Matthew Berry nods quietly and I wonder what’s going through his head, but there’s not much wondering left to do.
He’s just scared.
He’s scared and he’s tired and he’s only starting here.
“I really just wanted to play some music, you know?” he says, and it’s like we were thinking the same thing, like our minds are connected in a twisted way. “It was fun when it was just YouTube and all that, but now… I don’t know. I don’t feel like it’s about the music anymore, it’s… Now it’s more than that.”
I know it is. I don’t think people care about the lyrics or the tunes or the silences now, either. I thought that too at the beginning, when moving to LA and working as a PR assistant/social media manager was the most exciting thing an ex-fangirl could do, but this is exactly like working on a school play instead of just watching it: you see the threads and the paper trees and realize the make-up is not magic, but some well-put paint. There’s nothing exciting about seeing things from the back. But it is also sad, even, and disappointing. And if it feels like that for me, I don’t even want to wear his shoes for a mile.
It makes me sad, watching his hopes crashing like this, but I’m pretty sure something in him is breaking.
Leaving the person you love for a fake-ass dream behind does that to you, I believe.
I don’t know what people see in this scrawny young man when they look at him, but I don’t think they can notice that. I think they only focus on the cuteness, and the guitar, and the curly blond hair that sits on his head very messy, but they don’t see the heartbreak. Or the effort. It’s always like this, probably, but I can’t help to empathize with him because we’re coming from similar places.

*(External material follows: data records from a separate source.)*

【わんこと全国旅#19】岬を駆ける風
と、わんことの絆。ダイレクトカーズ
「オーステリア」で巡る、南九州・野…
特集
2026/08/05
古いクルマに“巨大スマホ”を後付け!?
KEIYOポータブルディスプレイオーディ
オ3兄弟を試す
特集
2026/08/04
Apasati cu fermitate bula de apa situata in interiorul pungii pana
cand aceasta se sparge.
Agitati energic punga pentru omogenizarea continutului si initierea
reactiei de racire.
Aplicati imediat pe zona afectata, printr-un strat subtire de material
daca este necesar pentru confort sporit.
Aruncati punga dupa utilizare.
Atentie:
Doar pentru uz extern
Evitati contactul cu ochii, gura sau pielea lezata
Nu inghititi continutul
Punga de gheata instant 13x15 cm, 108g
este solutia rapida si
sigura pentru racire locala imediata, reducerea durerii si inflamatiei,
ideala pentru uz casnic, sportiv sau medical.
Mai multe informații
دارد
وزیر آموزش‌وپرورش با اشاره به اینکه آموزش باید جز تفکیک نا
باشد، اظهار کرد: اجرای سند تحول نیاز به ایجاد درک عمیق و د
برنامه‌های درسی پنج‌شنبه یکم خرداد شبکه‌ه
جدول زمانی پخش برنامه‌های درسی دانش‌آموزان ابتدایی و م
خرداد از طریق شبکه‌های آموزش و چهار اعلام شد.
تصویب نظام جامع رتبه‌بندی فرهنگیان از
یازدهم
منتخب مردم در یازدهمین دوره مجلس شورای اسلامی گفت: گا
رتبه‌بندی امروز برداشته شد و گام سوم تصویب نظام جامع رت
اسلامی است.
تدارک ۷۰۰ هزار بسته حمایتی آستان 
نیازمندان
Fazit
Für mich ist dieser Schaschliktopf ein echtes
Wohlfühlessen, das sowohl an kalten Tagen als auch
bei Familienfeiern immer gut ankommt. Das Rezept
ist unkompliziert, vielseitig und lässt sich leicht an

That’s why I insisted on picking him, didn’t I? Because Molly brought him to the agency like a stray kitten found in a box and she didn’t really know what to do with him. It got even worse after those pictures were taken, but I knew it from the moment I laid my eyes on him, even before the apocalypse that those photos of him meant: he and I, we are the same. And I know what it is to be stared at and rejected, and I couldn’t let that happen to him, so that’s why I’m here. And that’s why I’ve been thinking about this next marketing strategy for the last month. When I found out Billie Grace was looking for a guy to be her beard, I didn’t have a doubt: my boy was the best option, and I made sure she was aware of that.

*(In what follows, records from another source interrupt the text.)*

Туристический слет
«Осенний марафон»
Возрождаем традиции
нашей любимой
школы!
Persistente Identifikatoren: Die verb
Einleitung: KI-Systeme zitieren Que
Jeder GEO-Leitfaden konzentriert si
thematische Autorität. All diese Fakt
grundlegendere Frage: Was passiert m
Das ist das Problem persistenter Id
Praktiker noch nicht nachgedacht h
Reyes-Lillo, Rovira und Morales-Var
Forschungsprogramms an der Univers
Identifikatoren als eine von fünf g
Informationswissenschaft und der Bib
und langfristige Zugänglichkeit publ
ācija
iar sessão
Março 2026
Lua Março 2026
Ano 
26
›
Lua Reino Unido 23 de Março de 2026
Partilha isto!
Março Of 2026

I feel like I will always have a weak spot for him, even if I try to act tough when he’s around. That’s why I reach across the table and grab his hand and squeeze it like I’m trying to comfort a dear friend and not an indie-pop singer that earns more a week than I do a year.

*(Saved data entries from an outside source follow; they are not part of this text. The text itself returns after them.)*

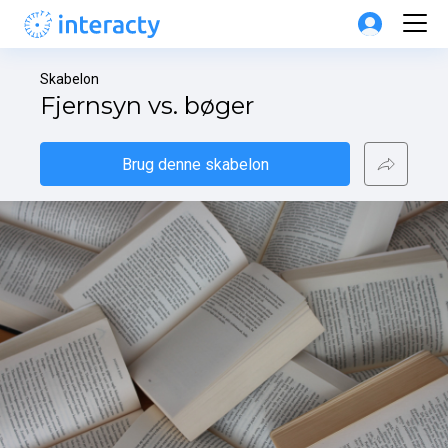
Skabelon
Fjernsyn vs. bøger
Brug denne skabelon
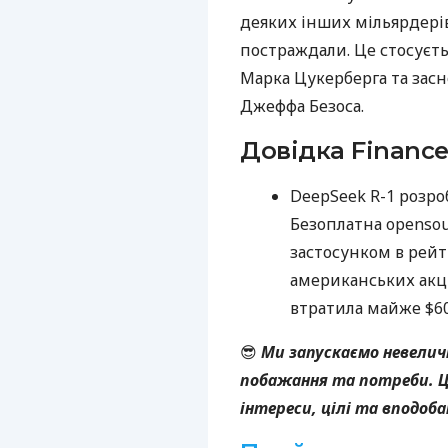
деяких інших мільярдерів
постраждали. Це стосуєть
Марка Цукерберга та зас
Джеффа Безоса.
Довідка Finance
DeepSeek R-1 розро
Безоплатна opensou
застосунком в рейт
американських акці
втратила майже $60
😎
Ми запускаємо невелич
побажання та потреби. Ц
інтереси, цілі та вподоба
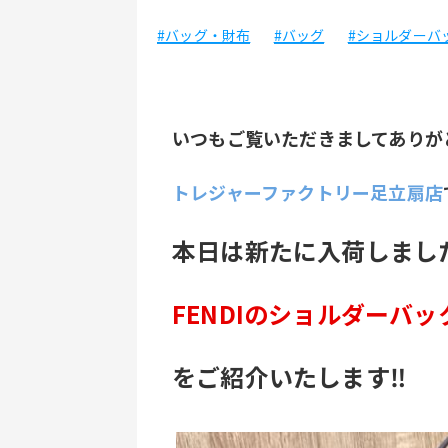
#バッグ・財布
#バッグ
#ショルダーバ
いつもご覧いただきましてありが
トレジャーファクトリー足立扇店
本日は新たに入荷しまし
FENDIのショルダーバッ
をご紹介いたします‼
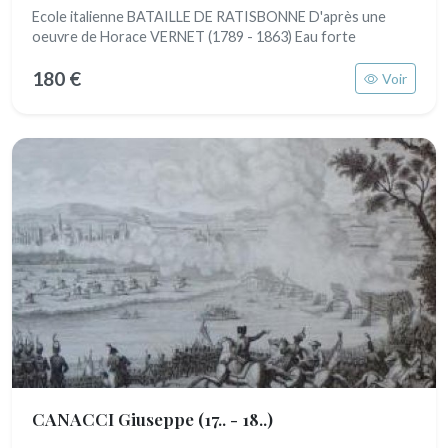
Ecole italienne BATAILLE DE RATISBONNE D'après une
oeuvre de Horace VERNET (1789 - 1863) Eau forte
180 €
Voir
CANACCI Giuseppe
(17.. - 18..)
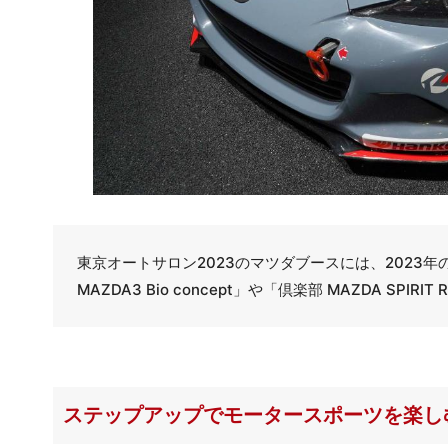
東京オートサロン2023のマツダブースには、2023年のス
MAZDA3 Bio concept」や「倶楽部 MAZDA SP
ステップアップでモータースポーツを楽しむMAZ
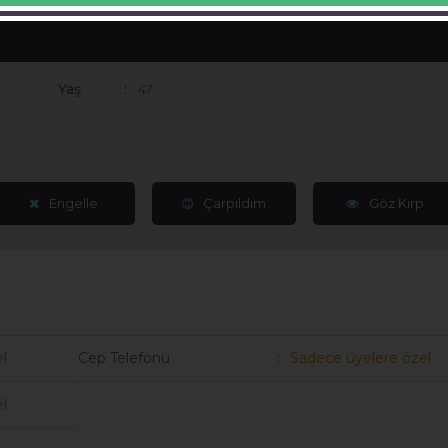
Yaş
47
Engelle
Çarpıldım
Göz Kırp
l
Cep Telefonu
Sadece üyelere özel
l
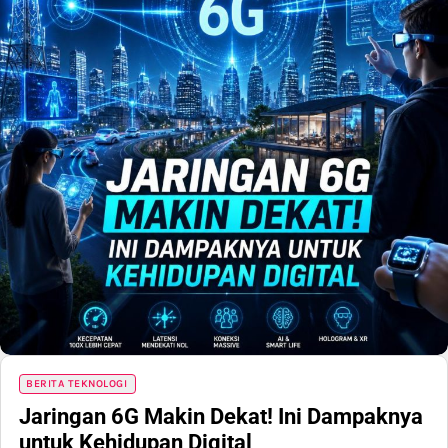
BERITA TEKNOLOGI
Jaringan 6G Makin Dekat! Ini Dampaknya
untuk Kehidupan Digital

And I don’t know what made me think I could just do that, but I do, and he seems to be more grateful for that than the chocolate on his lips.
“You’re going to be fine, Cullen-boy,” I say, and me calling him that makes him smile just a little, and it makes me feel good. “I’m here, okay? I got you. And you’re gonna be okay, I promise.”
“You and I should be mates, Charlie.”
I laugh and let him go, wincing.
“It doesn’t really work if you say it out loud… But don’t worry, they’re paying me to be anything you want me to be.” I frown, which makes him laugh. “With limits.”